As Dr. Hotaling says: “the worst part of microTESE is the idea of the surgery.” The procedure is performed through a very small (3-4 cm) incision in the midline of the scrotum with the patient under general anesthesia. Thus, you will be completely asleep before we proceed with the surgery. We deliver each of the testis through this incision and then proceed to open the testicles and look for seminiferous tubules that are swollen and contain sperm at 30-40X magnification under a high power-operating microscope. We will examine the entire testis in this manner and will sample each section and pass off the tissue to an andrology technologist who will examine it under a standard microscope to assess for the presence of sperm.

Once we have obtained sufficient sperm from one side or after we have sampled all the tissue, we will stop, obtain meticulous hemostasis (stop any bleeding), and close the testis with very fine suture under the operating microscope. We will repeat the identical procedure on the opposite side. After we complete this, we will then close all the layers of tissue that we opened to enter the scrotum. The patient will be left with a suture that will eventually dissolve leaving little or no scar.

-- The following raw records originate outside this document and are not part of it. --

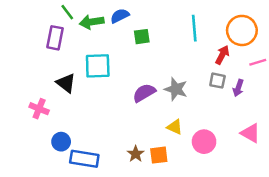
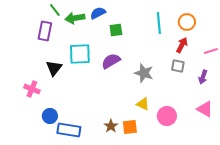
orange circle: (242, 30) -> (187, 22), moved, size x0.7
black triangle: (66, 83) -> (54, 68), turned 30
purple arrow: (238, 88) -> (203, 77), moved
purple semicircle: (144, 93) -> (111, 61), moved

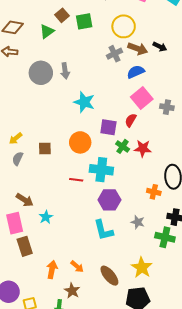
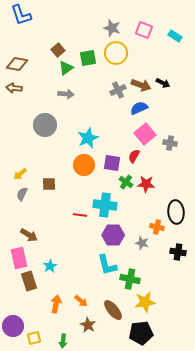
brown square: (62, 15) -> (58, 50), moved
yellow circle: (124, 26) -> (116, 53), moved
green triangle: (47, 31) -> (66, 68), moved
gray arrow: (65, 71) -> (66, 94), moved, turned -77
gray circle: (41, 73) -> (45, 125), moved
cyan star: (84, 102) -> (88, 138), turned 30
orange circle: (80, 142) -> (84, 165), moved
cyan star: (46, 217) -> (50, 266), moved
gray star: (138, 222) -> (142, 243), moved
green cross: (165, 237) -> (130, 279), moved
yellow star: (142, 268) -> (145, 302), turned 30
brown star: (72, 291) -> (88, 325), moved

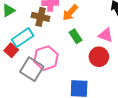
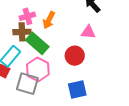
green rectangle: (75, 36) -> (37, 43), moved, size x1.6
red circle: (99, 57) -> (75, 56), moved

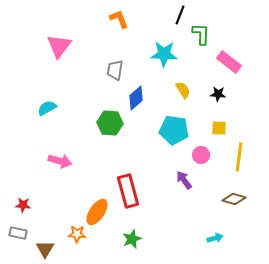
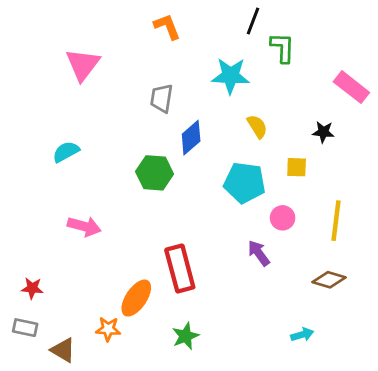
pink rectangle: (229, 62) -> (351, 87), moved
black star: (218, 94) -> (323, 132), moved
yellow square: (219, 128) -> (297, 167), moved
brown triangle: (45, 249) -> (63, 350), turned -30

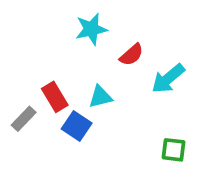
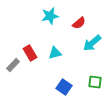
red semicircle: (132, 55) -> (79, 23), moved
blue square: (77, 126) -> (64, 87), moved

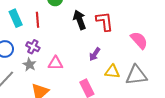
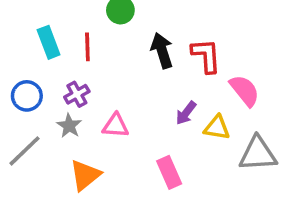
pink semicircle: (139, 40) -> (245, 91), moved
purple cross: (33, 47) -> (77, 94), turned 32
yellow triangle: (112, 72) -> (217, 128), moved

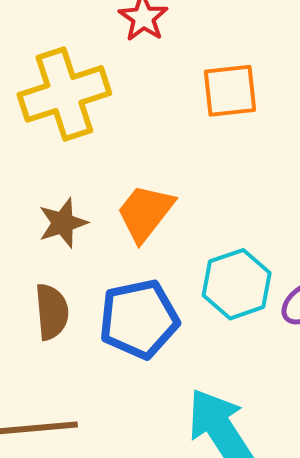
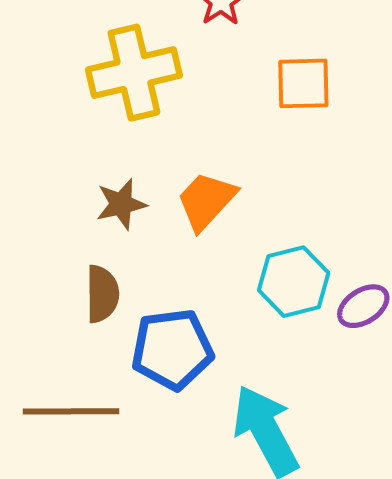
blue pentagon: (139, 319) -> (172, 349), moved

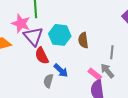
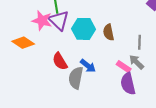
purple triangle: (33, 36) -> (59, 20), moved
red semicircle: (42, 56) -> (60, 61), moved
gray semicircle: (48, 81) -> (76, 78), size x1.5

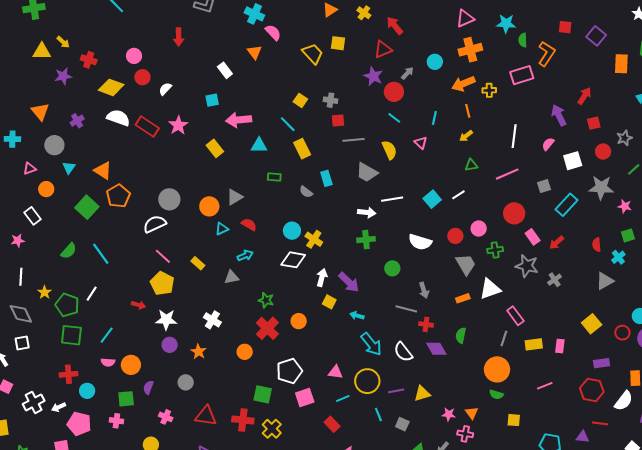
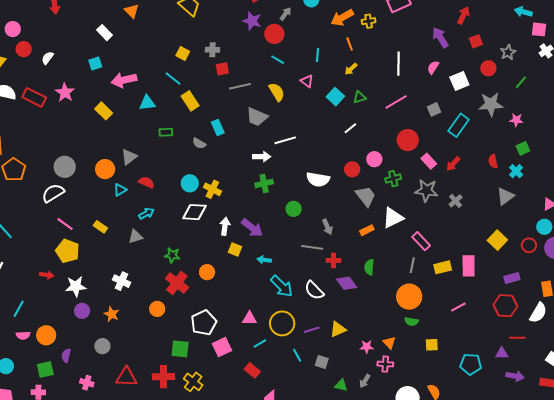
cyan square: (432, 199) -> (335, 97), moved
pink rectangle: (560, 346) -> (469, 266), size x1.5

Most men are surprised by the minimal amount of pain they have after this surgery. The scrotum is one of the fastest healing parts of the body and the meticulous multi-layered closure helps to ensure that men do not have infections or bleeding after the surgery. Most men use an ice pack for the first 24 hours after the surgery and then forget to take the pain medications they are sent home with. We ask that men avoid sex, masturbation, or vigorous exercise for 10 days after the surgery. We will notify the patient by phone with the results of the procedure the day after the surgery. It typically takes 10–14 hours of searching for sperm under the microscope to determine if any sperm were found. Extracted sperm will be frozen in liquid nitrogen and can be used for in-vitro fertilization by your reproductive endocrinologist of choice.

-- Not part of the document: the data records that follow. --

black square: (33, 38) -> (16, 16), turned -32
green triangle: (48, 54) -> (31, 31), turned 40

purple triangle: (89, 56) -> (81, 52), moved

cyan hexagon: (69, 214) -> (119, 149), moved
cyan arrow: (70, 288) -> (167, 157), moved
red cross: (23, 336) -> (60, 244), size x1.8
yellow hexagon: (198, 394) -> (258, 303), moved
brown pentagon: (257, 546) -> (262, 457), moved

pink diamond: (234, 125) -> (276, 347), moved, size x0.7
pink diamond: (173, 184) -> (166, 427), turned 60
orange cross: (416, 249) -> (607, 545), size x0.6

TESE – Testicular Sperm Extraction

TESE or testicular sperm extraction is a simplified form of microTESE that is used in men who have obstructive azoospermia from a procedure such as a vasectomy. This procedure relies on the same principles as the microTESE procedure but can be performed in the office under local anesthesia. To perform this procedure, we initially use a very small needle to completely numb the testicle and overlying skin and then make a very small incision in the scrotum to extract a small amount of sperm from the testicle. We cannot use this procedure for men with non-obstructive azoospermia as it does not sample as much tissue as the microTESE procedure. We can also perform PESA (percutaneous epididymal sperm aspiration) or MESA (microsurgical epididymal sperm aspiration) upon request but use TESE as our standard technique as it does not disrupt the anatomy of the epididymis as these other techniques do.